Why can't I access my own web server from my local network?
I have a web server in my home network and I'm using ZoneEdit for dynamic DNS. It's accessible perfectly to everyone outside of my local network, but since I switched to a Gateway 2Wire DSL modem/router I'm unable to use the domain to access the server from my network. I can access it via a local IP or by putting it in my Windows hosts file but this is annoying to do on every computer and for every subdomain.
Any idea how I can fix this? Thanks!
This question should not have been migrated from serverfault.com, as it is a common system administration issue faced by admins and IT guys every day.
In short, certain router setups/network topologies prevent you from accessing the external address of the network from within the internal network, especially when traffic from the external address is sent back to the internal network anyway. Look at the following topology:
[A] Web --> [b]External ip address ---> [c]Router/firewall/gateway[d] ---> [e]Actual server ip address
The problem is that while users from [A] can see [e] by going to www.imaginaryplace.com, people inside the lan going to that address really want to go straight to [e] - and the router/firewall/gateway setup isn't bright enough to send traffic coming from [e]s local network all the way to [b] and then back to [e], where it would become confused by the [d] to [c] to [d] path and likely drop the traffic.

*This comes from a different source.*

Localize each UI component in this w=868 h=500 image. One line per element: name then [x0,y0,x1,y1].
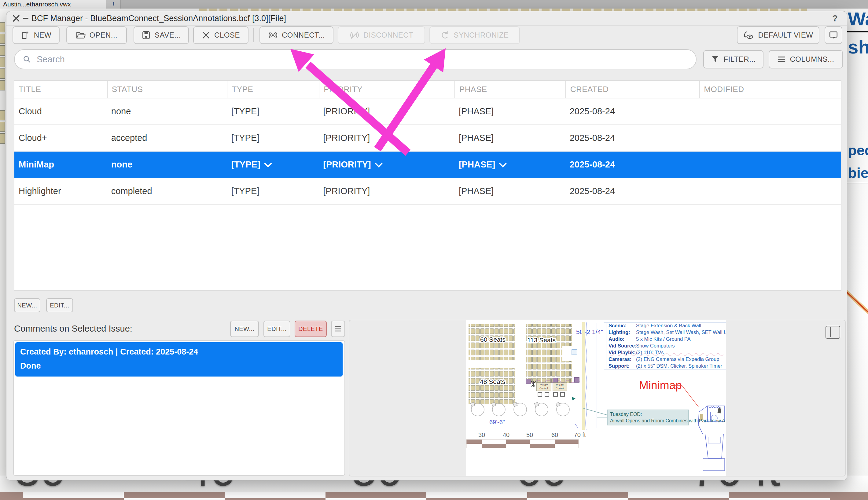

The fix is to a) use a different URL for internal traffic, like inside.domain.tld or b) use split DNS where the name server knows that requests coming from certain addresses get handed addresses on the [e] network, or using hosts files on the internal workstations which override the external DNS requests. On small windows networks, this is a job for batch files.
In most events, the way to fix it is to a) use split dns, where you hand out a different IP address
is it possible that you use port redirection on your router and this device only redirects properly traffic that comes over wan interface? if so - and you cannot reconfigure/upgrade the router - you're left with ugly hack and putting mapping domain name<->local ip into your hosts file.
Sounds like a DNS issue. Check the DNS servers that your local PCs are using. Switch them temporarily to a different set, such as OpenDNS or Google and see if that solves the problem. If it does, then you know there's a DNS issue. If your local PCs are getting DHCP from the modem, then they're probably getting DNS from the modem as well. It's possible the modem's DNS cache is corrupt or handing out wrong responses for that domain.
Run Wireshark on a PC and watch the DNS traffic when a call to resolve your domain is made. If that works correctly, then you can attempt to trace the issue to other protocols.